-- DATASET EXCERPTS follows --

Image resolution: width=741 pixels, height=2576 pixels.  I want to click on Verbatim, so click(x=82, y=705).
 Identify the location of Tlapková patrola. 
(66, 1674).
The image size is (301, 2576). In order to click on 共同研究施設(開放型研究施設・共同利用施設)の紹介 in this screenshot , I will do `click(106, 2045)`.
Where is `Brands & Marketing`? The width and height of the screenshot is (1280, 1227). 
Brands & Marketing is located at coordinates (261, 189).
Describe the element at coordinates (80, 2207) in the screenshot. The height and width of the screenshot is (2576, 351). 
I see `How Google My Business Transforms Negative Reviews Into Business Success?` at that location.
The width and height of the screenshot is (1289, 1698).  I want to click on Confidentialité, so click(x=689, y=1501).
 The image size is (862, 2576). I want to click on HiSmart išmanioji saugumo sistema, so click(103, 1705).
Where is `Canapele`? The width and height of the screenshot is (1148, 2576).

-- DATASET EXCERPTS concluded --

EXERCISE GOAL:
Repeat each of the entries exactly as written.

OUTPUT BELOW:
Image resolution: width=741 pixels, height=2576 pixels.  I want to click on Verbatim, so click(x=82, y=705).
 Identify the location of Tlapková patrola. 
(66, 1674).
The image size is (301, 2576). In order to click on 共同研究施設(開放型研究施設・共同利用施設)の紹介 in this screenshot , I will do `click(106, 2045)`.
Where is `Brands & Marketing`? The width and height of the screenshot is (1280, 1227). 
Brands & Marketing is located at coordinates (261, 189).
Describe the element at coordinates (80, 2207) in the screenshot. The height and width of the screenshot is (2576, 351). 
I see `How Google My Business Transforms Negative Reviews Into Business Success?` at that location.
The width and height of the screenshot is (1289, 1698).  I want to click on Confidentialité, so click(x=689, y=1501).
 The image size is (862, 2576). I want to click on HiSmart išmanioji saugumo sistema, so click(103, 1705).
Where is `Canapele`? The width and height of the screenshot is (1148, 2576).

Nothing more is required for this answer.